The Earned Income Tax Credit is the largest US anti-poverty program, providing $34 billion in federal funds to 22 million American families in 2003; 18 states have their own EITCs to supplement federal EITC benefits. The EITC began in 1975 to offset rising Social Security taxes for low-earners with children under 19. Full-time year-round workers earning the minimum wage receive the maximum credit, while those earning $15 or more an hour are generally not eligible for EITC benefits. The largest group of EITC recipients are single mothers in their early 30s with one or two children.

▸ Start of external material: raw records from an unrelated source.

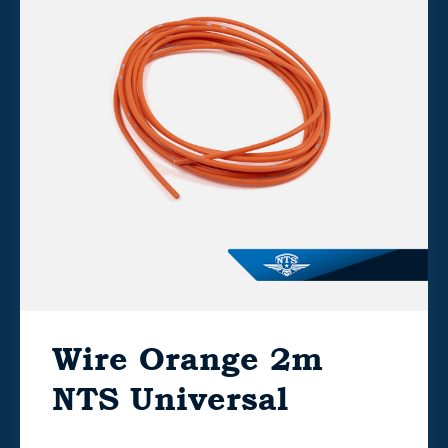
Wire Orange 2m
NTS Universal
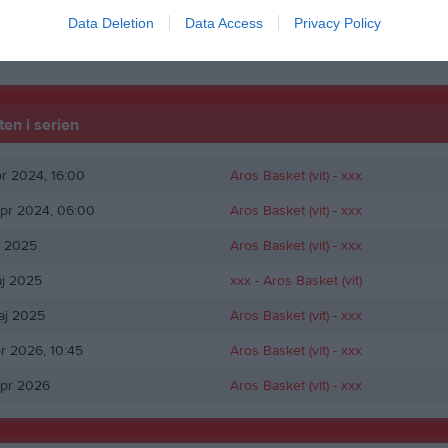
tti
1
Data Deletion
Data Access
Privacy Policy
de matcher
P
Poäng
en i serien
pr 2024, 16:00
Aros Basket (vit)
- xxx
pr 2024, 06:00
Aros Basket (vit)
- xxx
j 2025
Aros Basket (vit)
- xxx
aj 2025
xxx -
Aros Basket (vit)
aj 2025
Aros Basket (vit)
- xxx
pr 2026, 10:45
Aros Basket (vit)
- xxx
apr 2026
Aros Basket (vit)
- xxx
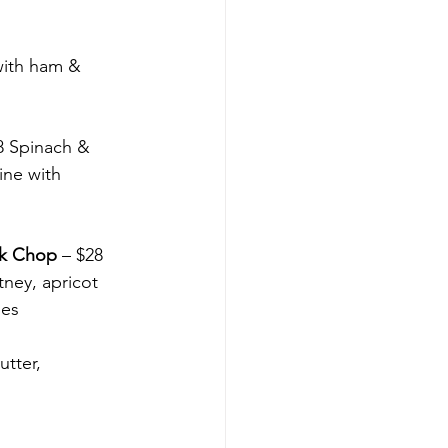
ith ham & 
8 Spinach & 
ine with 
rk Chop
 – $28 
ney, apricot 
les
utter, 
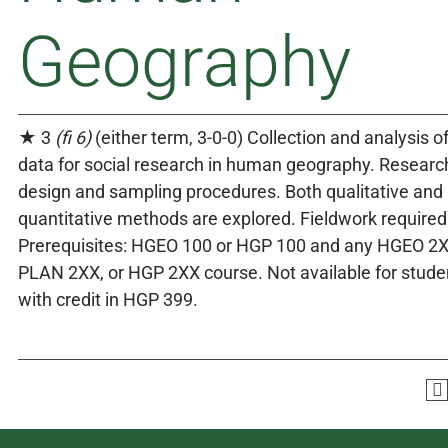
Geography
★ 3
(fi 6)
(either term, 3-0-0) Collection and analysis o
data for social research in human geography. Researc
design and sampling procedures. Both qualitative and
quantitative methods are explored. Fieldwork required
Prerequisites: HGEO 100 or HGP 100 and any HGEO 2X
PLAN 2XX, or HGP 2XX course. Not available for stude
with credit in HGP 399.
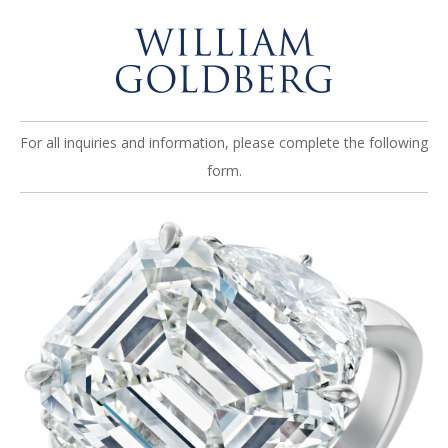
For all inquiries and information, please complete the following
form.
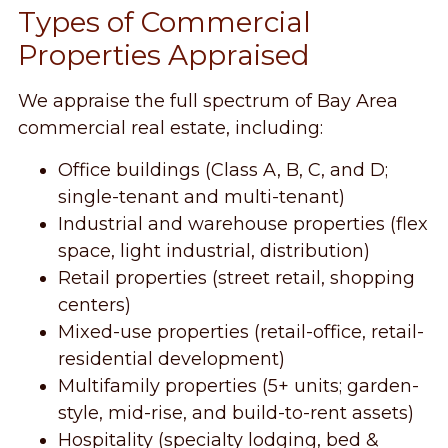
Types of Commercial
Properties Appraised
We appraise the full spectrum of Bay Area
commercial real estate, including:
Office buildings (Class A, B, C, and D;
single-tenant and multi-tenant)
Industrial and warehouse properties (flex
space, light industrial, distribution)
Retail properties (street retail, shopping
centers)
Mixed-use properties (retail-office, retail-
residential development)
Multifamily properties (5+ units; garden-
style, mid-rise, and build-to-rent assets)
Hospitality (specialty lodging, bed &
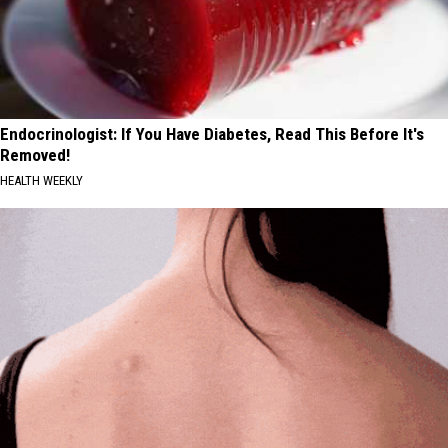
Endocrinologist: If You Have Diabetes, Read This Before It's
Removed!
HEALTH WEEKLY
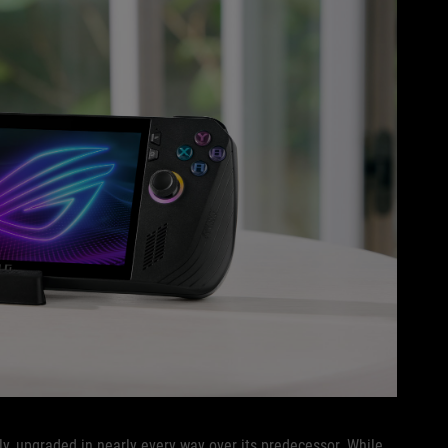
, upgraded in nearly every way over its predecessor. While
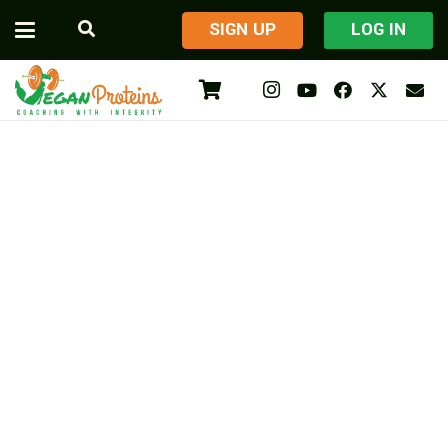
​SIGN UP
LOG IN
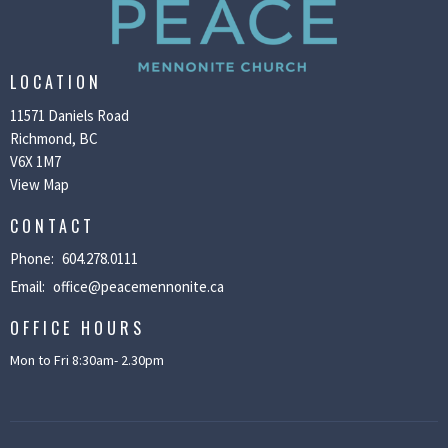
LOCATION
11571 Daniels Road
Richmond, BC
V6X 1M7
View Map
CONTACT
Phone:
604.278.0111
Email
:
office@peacemennonite.ca
OFFICE HOURS
Mon to Fri 8:30am- 2.30pm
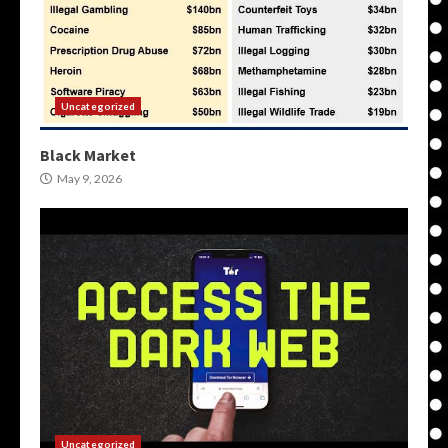
Uncategorized
Black Market
May 9, 2026
Uncategorized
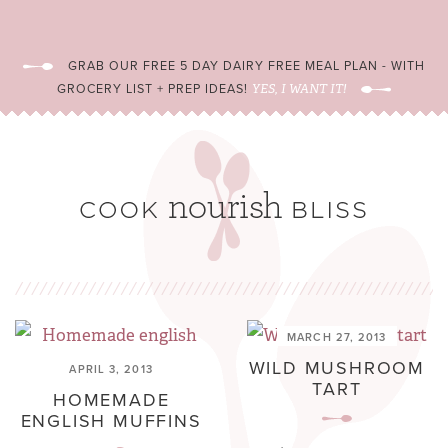
GRAB OUR FREE 5 DAY DAIRY FREE MEAL PLAN - WITH
GROCERY LIST + PREP IDEAS!
YES, I WANT IT!
MARCH 27, 2013
WILD MUSHROOM
APRIL 3, 2013
TART
HOMEMADE
ENGLISH MUFFINS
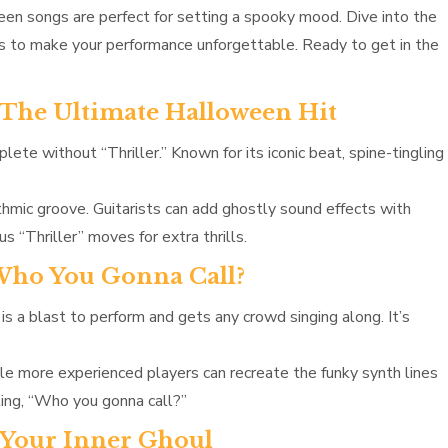
oween songs are perfect for setting a spooky mood. Dive into the
ps to make your performance unforgettable. Ready to get in the
– The Ultimate Halloween Hit
ete without “Thriller.” Known for its iconic beat, spine-tingling
thmic groove. Guitarists can add ghostly sound effects with
 “Thriller” moves for extra thrills.
 Who You Gonna Call?
s a blast to perform and gets any crowd singing along. It’s
ile more experienced players can recreate the funky synth lines
uting, “Who you gonna call?”
e Your Inner Ghoul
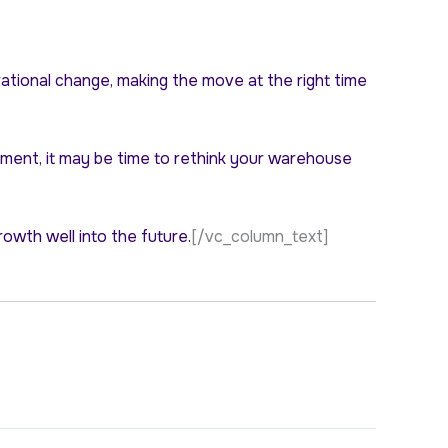
rational change, making the move at the right time
filment, it may be time to rethink your warehouse
rowth well into the future.
[/vc_column_text]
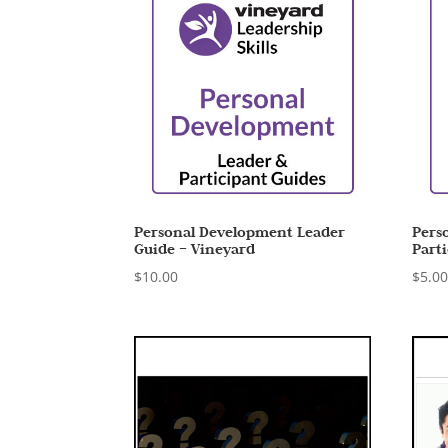
Personal Development Leader
Pers
Guide – Vineyard
Part
$
10.00
$
5.0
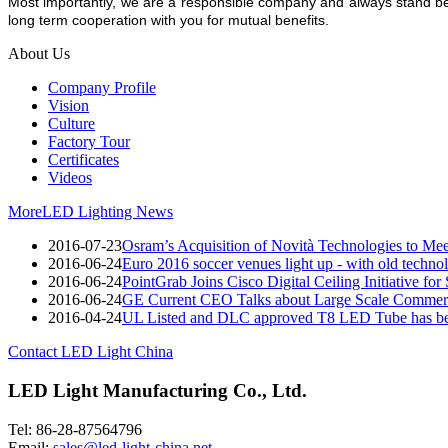
Most importantly, we are a responsible company and always stand be
long term cooperation with you for mutual benefits.
About Us
Company Profile
Vision
Culture
Factory Tour
Certificates
Videos
More
LED Lighting News
2016-07-23
Osram’s Acquisition of Novità Technologies to M
2016-06-24
Euro 2016 soccer venues light up - with old techno
2016-06-24
PointGrab Joins Cisco Digital Ceiling Initiative for
2016-06-24
GE Current CEO Talks about Large Scale Commerc
2016-04-24
UL Listed and DLC approved T8 LED Tube has be
Contact LED Light China
LED Light Manufacturing Co., Ltd.
Tel: 86-28-87564796
Email:
sales@led-light-china.net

Former Senator John Edwards (D-NC) may make reducing poverty a centerpiece of a 2008 bid for the presidency. According to Edwards, raising the federal minimum wage from $5.15 an hour to $7.50 would lift a million Americans out of poverty; Edwards argues that the US could eliminate poverty with an additional $15 to $20 billion a year in spending.

Robert D. Putnam's book, Bowling Alone, noted that since the mid-1960s, the number of friends reported by Americans has been shrinking, and that fewer Americans contribute their blood and money to worthy causes. Since the mid-1960s, there has been growing isolation, reflecting two-earner families, longer commutes and changing values.

The No Child Left Behind Act aims to make all American students proficient in reading and math by 2014 by requiring states to test students and measure their progress. If test scores do not improve, students have the right to transfer out of "failing schools," but few do.

Steven Greenhouse and Michael Barbaro, " Wal-Mart to Add Wage Caps and Part-Timers," New York Times, October 2, 2006. Edmund L. Andrews, "Democrats Link Fortunes to Rise in Minimum Wage," New York Times, July 13, 2006.